Homeland Security orders pipeline operators to beef up cybersecurity to protect fuel supply chain
On Tuesday, the Department of Homeland Security (DHS) issued new cyber security requirements for fuel pipeline owners and operators in response to the ransomware attack on the Colonial Pipeline.
In a June 20 statement, DHS announced the issuance of a Security Directive “that requires owners and operators of TSA-designated critical pipelines that transport hazardous liquids and natural gas to implement a number of urgently needed protections against cyber intrusions. “
The heightened attention on pipeline cyber security comes after a May ransomware attack that shut down the Colonial Pipeline for days. The pipeline provides about 45% of the fuel to the east coast, and gas station fuel shortages were reported in many states, including Virginia, North Carolina, Florida, South Carolina, Tennessee, and Alabama. Colonial Pipeline CEO Joseph Blount reportedly paid $4.4. million in cryptocurrency to the hacker group DarkSide to restore the pipeline services. The Darkside group is believed to have ties to Russia.
“The lives and livelihoods of the American people depend on our collective ability to protect our Nation’s critical infrastructure from evolving threats,” said Secretary of Homeland Security Alejandro N. Mayorkas. “Through this Security Directive, DHS can better ensure the pipeline sector takes the steps necessary to safeguard their operations from rising cyber threats, and better protect our national and economic security. Public-private partnerships are critical to the security of every community across our country and DHS will continue working closely with our private sector partners to support their operations and increase their cybersecurity resilience.”
DHS issued another Security Directive to pipeline owners and operators in May requiring that they report confirmed or suspected cyber security attacks to the Cybersecurity and Infrastructure Security Agency (CISA), designate a Cybersecurity Coordinator to be available 24/7, and review current practices to identify gaps in their cyber security defenses and report those gaps to authorities within a 30 day period.

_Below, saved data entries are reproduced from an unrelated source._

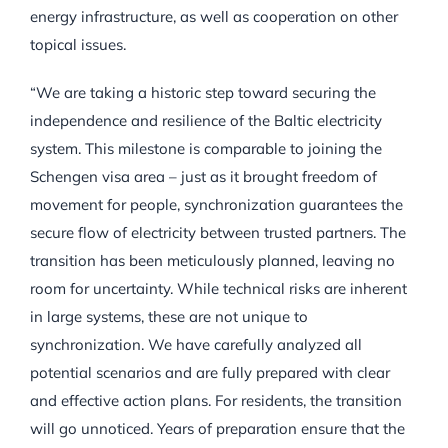
energy infrastructure, as well as cooperation on other
topical issues.
“We are taking a historic step toward securing the
independence and resilience of the Baltic electricity
system. This milestone is comparable to joining the
Schengen visa area – just as it brought freedom of
movement for people, synchronization guarantees the
secure flow of electricity between trusted partners. The
transition has been meticulously planned, leaving no
room for uncertainty. While technical risks are inherent
in large systems, these are not unique to
synchronization. We have carefully analyzed all
potential scenarios and are fully prepared with clear
and effective action plans. For residents, the transition
will go unnoticed. Years of preparation ensure that the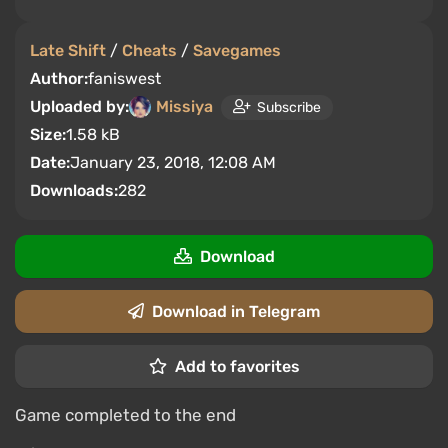
Late Shift
/
Cheats
/
Savegames
Author:
faniswest
Uploaded by:
Missiya
Subscribe
Size:
1.58 kB
Date:
January 23, 2018, 12:08 AM
Downloads:
282
Download
Download in Telegram
Add to favorites
Game completed to the end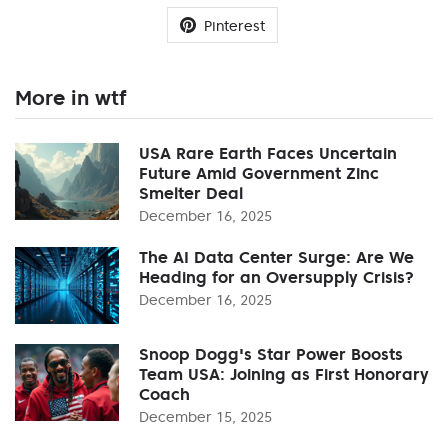
Pinterest
More in wtf
USA Rare Earth Faces Uncertain
Future Amid Government Zinc
Smelter Deal
December 16, 2025
The AI Data Center Surge: Are We
Heading for an Oversupply Crisis?
December 16, 2025
Snoop Dogg's Star Power Boosts
Team USA: Joining as First Honorary
Coach
December 15, 2025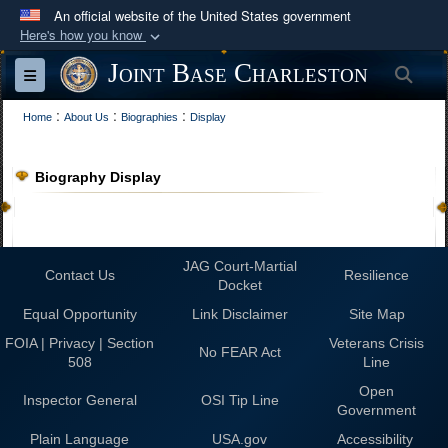
An official website of the United States government
Here's how you know
Official websites use .mil
Joint Base Charleston
Sea
Toggle navigation
A
.mil
website belongs to an official U.S.
:
:
:
Department of Defense organization in the United
Home
About Us
Biographies
Display
States.
Biography Display
Secure .mil websites use HTTPS
A
lock (
)
or
https://
means you’ve safely
connected to the .mil website. Share sensitive
JAG Court-Martial
Contact Us
information only on official, secure websites.
Resilience
Docket
Equal Opportunity
Link Disclaimer
Site Map
FOIA | Privacy | Section
Veterans Crisis
No FEAR Act
508
Line
Open
Inspector General
OSI Tip Line
Government
Plain Language
USA.gov
Accessibility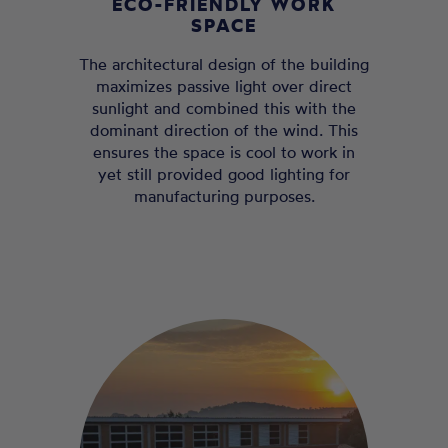
ECO-FRIENDLY WORK
SPACE
The architectural design of the building
maximizes passive light over direct
sunlight and combined this with the
dominant direction of the wind. This
ensures the space is cool to work in
yet still provided good lighting for
manufacturing purposes.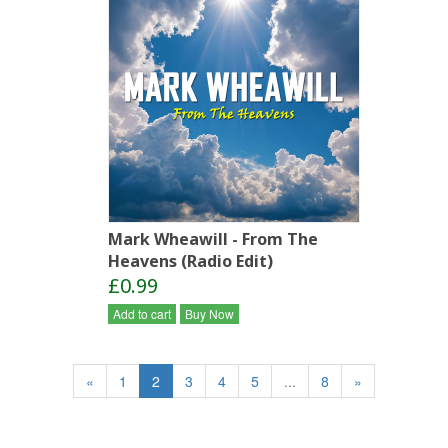
Mark Wheawill - From The
Heavens (Radio Edit)
£0.99
Add to cart
Buy Now
«
1
2
3
4
5
...
8
»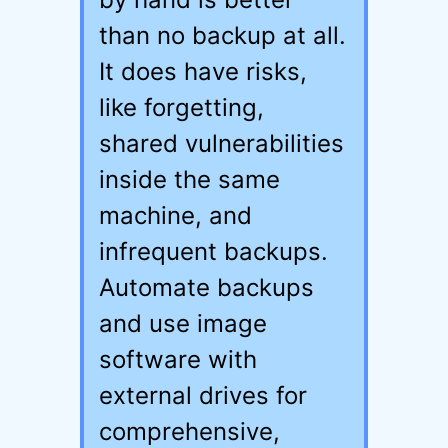
than no backup at all.
It does have risks,
like forgetting,
shared vulnerabilities
inside the same
machine, and
infrequent backups.
Automate backups
and use image
software with
external drives for
comprehensive,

Adding to worries about the fuel supply chain is a reported shortage of tanker truck drivers, which has resulted in intermittent dry gas stations in several states over the late spring and into summer.
“Many of these gasoline delivery drivers lost their jobs last year at the beginning of the pandemic. These drivers took their skills to shipping services like Amazon. They took to delivering household items like toilet paper which were in high demand last year. Now that gasoline demand has returned to near pre-pandemic levels, the driver shortage is causing supply chain issues,” AAA Colorado said as several gas stations in Pueblo, Canon City, Denver, and Colorado Springs ran dry in June.